Existen numerosas enfermedades ligadas al consumo excesivo de sal: tensión arterial elevada, dolencias cardiacas, infartos, etc. Sin embargo la presencia de este mineral en la dieta infantil no sólo está generalizada sino que excede los límites saludables. Según los expertos, la mayoría de los niños ingiere dos o tres veces más sal de la dosis recomendada.

Si se redujese su ingesta en tan sólo 3 g diarios, en el caso de los adultos, habría un 14% menos de probabilidades de sufrir un accidente cerebrovascular y un 10% menos de riesgo de infarto cardiaco. Los huesos también se beneficiarían, porque el exceso de sal elimina el calcio, lo que puede llevar al debilitamiento o pérdida de la masa ósea, y por lo tanto a una mayor incidencia de fracturas y aparición de osteoporosis.

 Un gusto aprendido: el gusto por la sal y las comidas saladas es adquirido. Las papilas gustativas comienzan a formarse durante los primeros meses del desarrollo fetal, pero al nacer los bebés prefieren los sabores dulces (como la leche de mamá) rechazando los amargos, agrios o salados. Las papilas irán evolucionando conforme el niño vaya creciendo. Entre los 4 y 6 meses toleran el sabor salado, cambio que les prepara gradualmente para la aceptación de los alimentos sólidos. Sin embargo la mayoría de los alimentos en su estado natural ya contienen sodio (mineral componente de la sal común), por lo que la ausencia de sal añadida no interferirá en sus inclinaciones culinarias.

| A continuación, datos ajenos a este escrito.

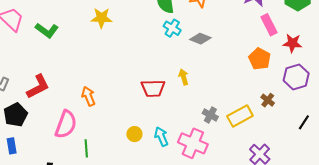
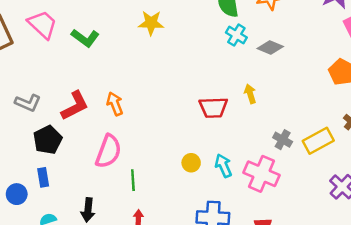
orange arrow: (88, 96) -> (115, 104), moved

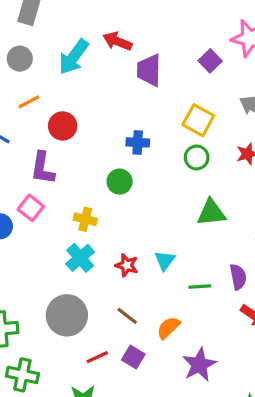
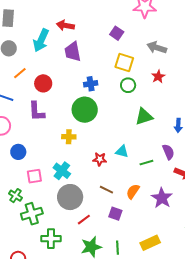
purple square: (210, 61) -> (117, 33), moved
purple trapezoid: (149, 70) -> (73, 52), moved
green circle: (120, 182) -> (85, 110), size x1.6
pink square: (31, 208) -> (34, 176), moved, turned -35
cyan cross: (80, 258) -> (62, 171), moved
cyan triangle: (165, 261) -> (122, 151), turned -40
red line: (97, 357) -> (84, 220), moved
purple star: (199, 365) -> (162, 198), moved

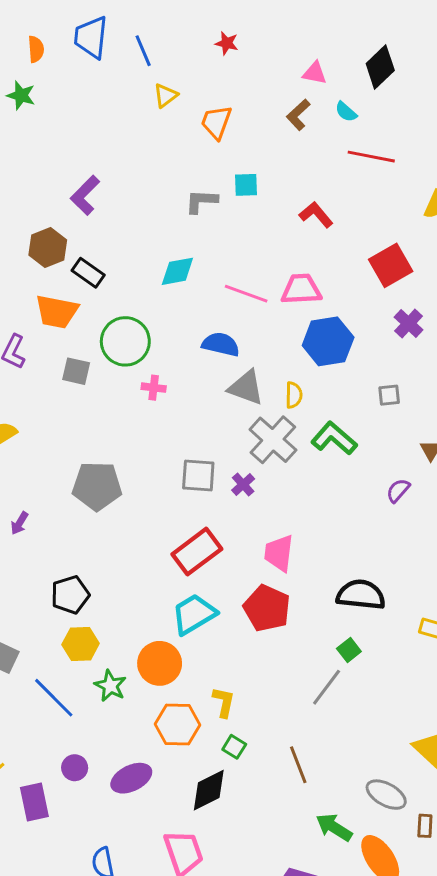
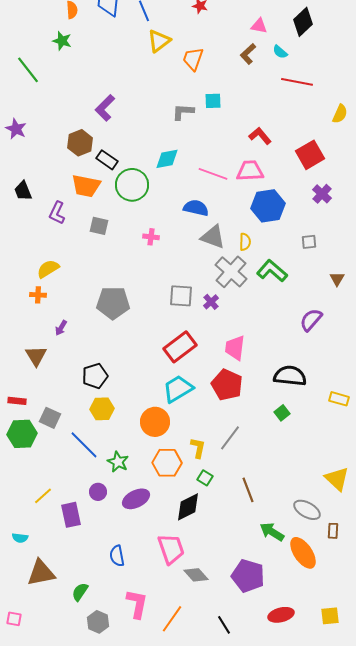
yellow triangle: (166, 95) -> (159, 41), size x1.4
red L-shape: (316, 215) -> (260, 136), moved
green circle: (125, 341) -> (132, 185), moved
purple semicircle: (398, 490) -> (311, 320), moved, size x1.4
green star: (110, 686) -> (118, 462), moved
gray line: (327, 687) -> (230, 438), moved

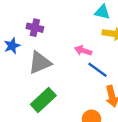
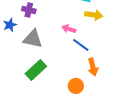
gray triangle: (40, 63) -> (33, 39), turned 35

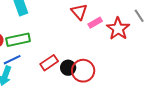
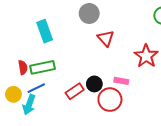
pink rectangle: (95, 23) -> (121, 81), moved, turned 40
black circle: (68, 68) -> (94, 84), moved

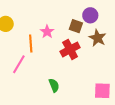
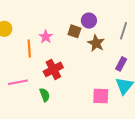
red cross: (70, 49) -> (53, 69), moved
pink line: (19, 64) -> (18, 82), moved, turned 48
green semicircle: (54, 85) -> (45, 95), moved

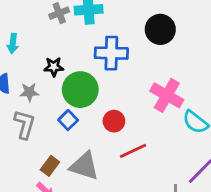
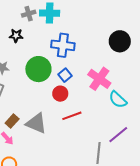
black circle: (160, 29) -> (120, 41), moved
black star: (54, 67) -> (16, 36), moved
blue square: (68, 120) -> (65, 75), moved

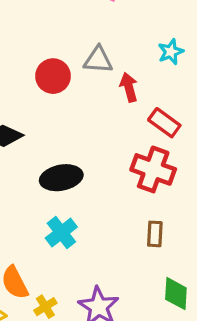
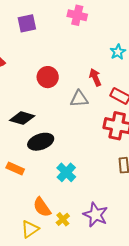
gray triangle: (98, 60) -> (79, 99), moved
black ellipse: (61, 178) -> (41, 142), moved

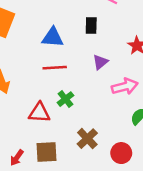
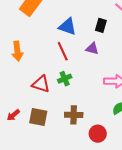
purple triangle: (100, 62) -> (92, 49), moved, turned 40
red line: (55, 68) -> (63, 51), turned 54
brown cross: (87, 139) -> (74, 115), turned 30

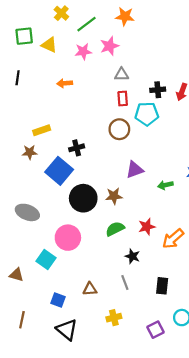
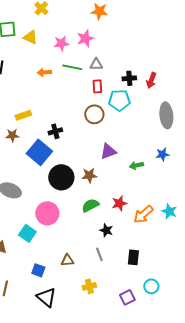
green line: (87, 24) -> (72, 67), moved, turned 48

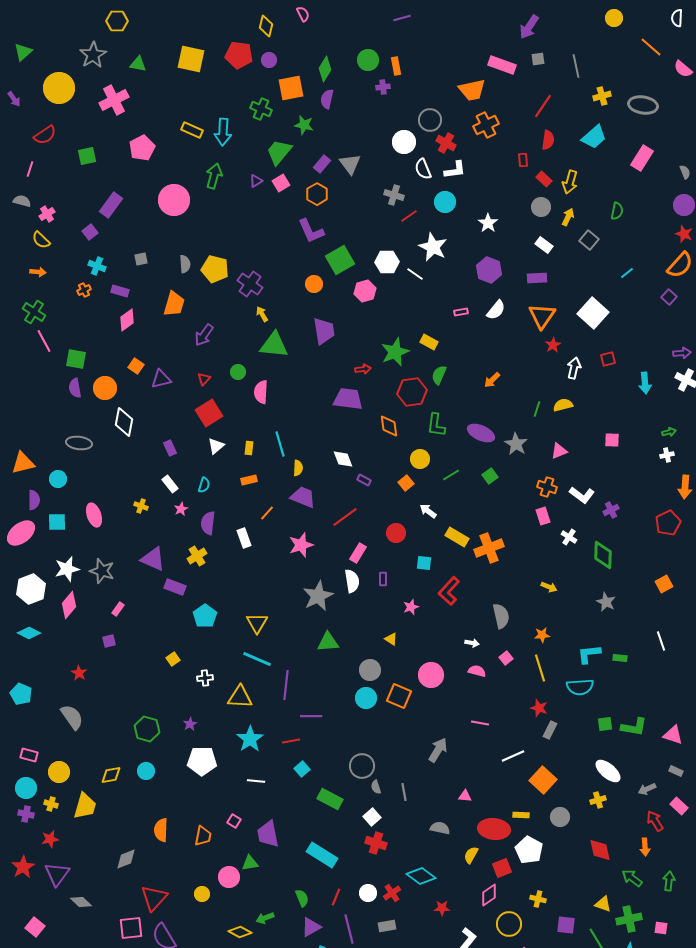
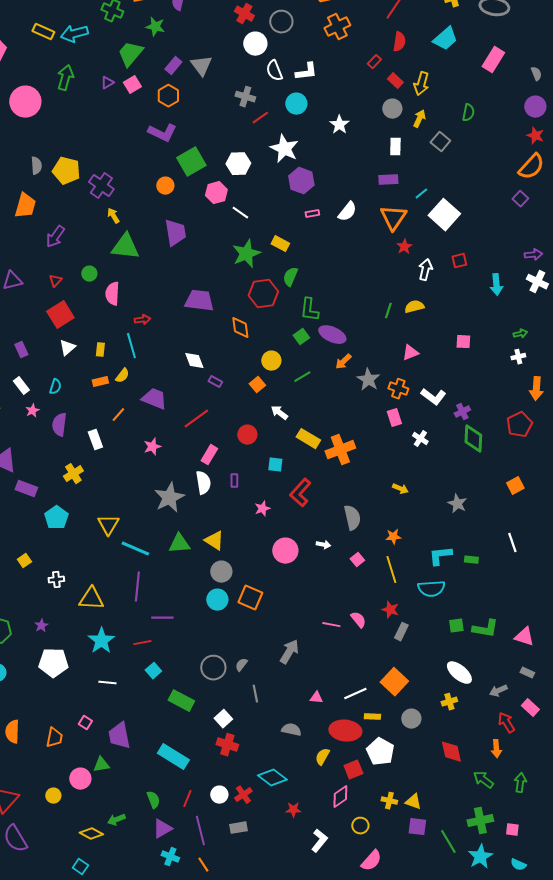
cyan arrow: (223, 132) -> (74, 34), turned 72
red cross: (446, 143) -> (244, 14), moved
red rectangle: (523, 160) -> (374, 62), turned 48
purple L-shape: (311, 231) -> (162, 133), turned -40
white rectangle: (544, 245) -> (395, 147), turned 54
purple hexagon: (489, 270) -> (301, 181), moved
cyan line: (627, 273) -> (421, 194), moved
white line: (415, 274) -> (240, 213), moved
red arrow: (363, 369) -> (142, 320), moved
orange arrow: (492, 380) -> (343, 362), moved
green L-shape: (436, 425) -> (309, 310), moved
gray star: (516, 444) -> (368, 380), moved
yellow semicircle: (298, 468) -> (122, 376), moved, turned 35
green square: (490, 476) -> (301, 337), moved
pink star: (301, 545) -> (152, 447), size x0.7
green diamond: (603, 555) -> (473, 439), moved
yellow cross: (197, 556) -> (73, 474), moved
yellow triangle: (391, 639) -> (214, 541), moved, size x1.5
cyan line: (257, 659) -> (135, 549), moved
pink semicircle: (477, 671) -> (358, 620), moved, turned 36
pink circle: (431, 675) -> (285, 551), moved
white line: (513, 756) -> (355, 694), moved
gray semicircle: (376, 787) -> (241, 665), moved, turned 56
yellow triangle: (603, 904) -> (413, 802), moved
yellow circle: (509, 924) -> (360, 826), size x0.7

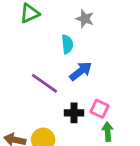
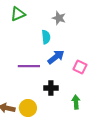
purple line: (44, 83) -> (29, 66), turned -35
pink square: (100, 109) -> (80, 67), moved

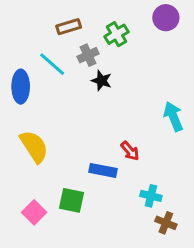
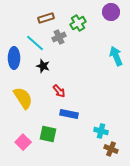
black star: (101, 81) -> (43, 66), moved
cyan arrow: (173, 117) -> (116, 56), moved
red arrow: (130, 151) -> (59, 91), moved

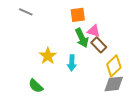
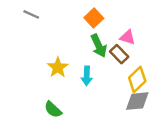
orange square: (78, 15) -> (94, 18), turned -35
pink triangle: (94, 31) -> (128, 37), moved
green semicircle: (36, 86) -> (53, 110), moved

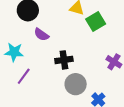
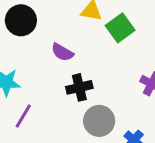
purple semicircle: (41, 35) -> (62, 52), moved

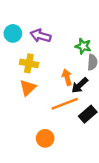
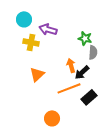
cyan circle: (13, 33) -> (24, 19), moved
yellow cross: (29, 63) -> (31, 42), moved

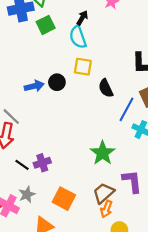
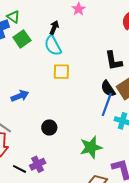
black circle: (57, 82) -> (49, 127), moved
black semicircle: (106, 88) -> (108, 89), moved
green star: (103, 153) -> (91, 147), turned 30

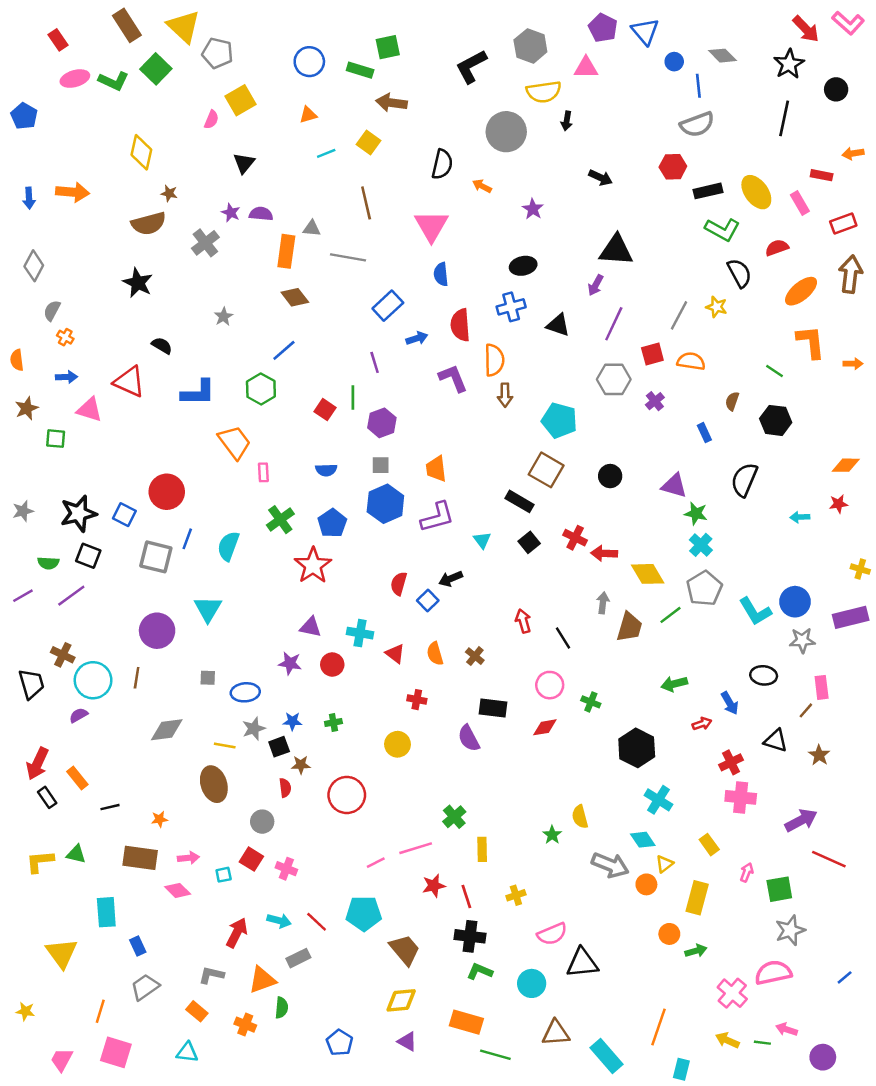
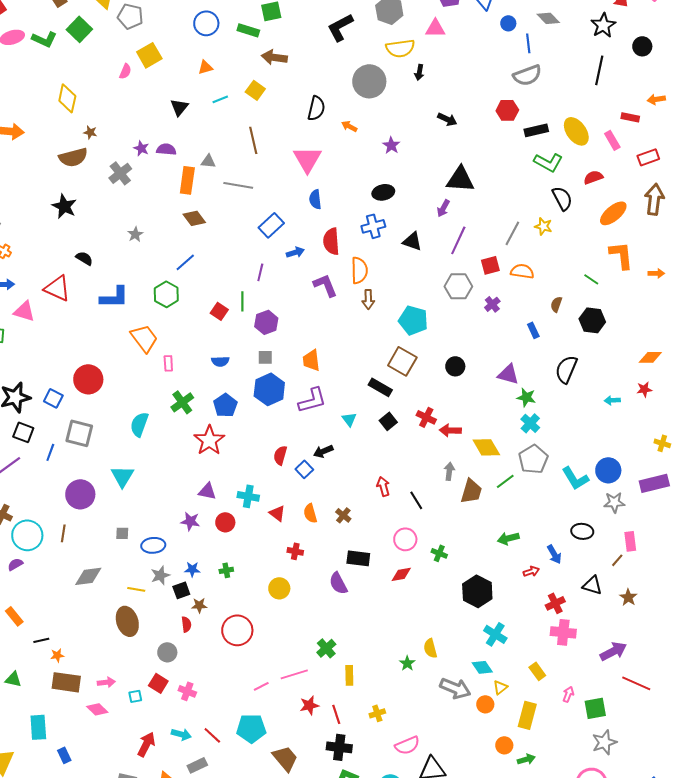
black triangle: (244, 163) -> (179, 107), moved
purple line: (375, 362) -> (260, 272), turned 30
blue line: (187, 539) -> (50, 452), moved
orange star: (159, 819) -> (57, 655), moved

La preferencia por este condimento, como vemos, es una característica de los adultos, no innata. De tal modo que si salamos sus primeras comidas sólidas, el bebé se acostumbrará a tomar sal y asimilará el gusto por ella. Sabiendo esto, no te orientes por tu paladar en el momento de prepararle las papillas. Probablemente si las pruebas las encontrarás sosas y prácticamente insípidas, pero no por ello debes temer que el pequeño rechace la comida. No interferirá en su apetito ni en su salud. El contenido de sodio que tienen los alimentos por sí mismos, son suficientes para cubrir los requerimientos de este mineral en su primer año de vida.

Así, durante los primeros doce meses de vida, no debe introducirse nada de sal en la alimentación de los bebés. Después de esto, la sal añadida empezará a estar presente en la dieta del niño, escondida en los alimentos, como el pan, los cereales del desayuno, la comida preparada… Por lo tanto, para evitar su consumo excesivo debes limitar las cantidades de alimentos procesados, los refrescos industriales y la comida rápida. En la medida de lo posible asegúrate de que el niño tome comida casera recién cocinada sin sal añadida.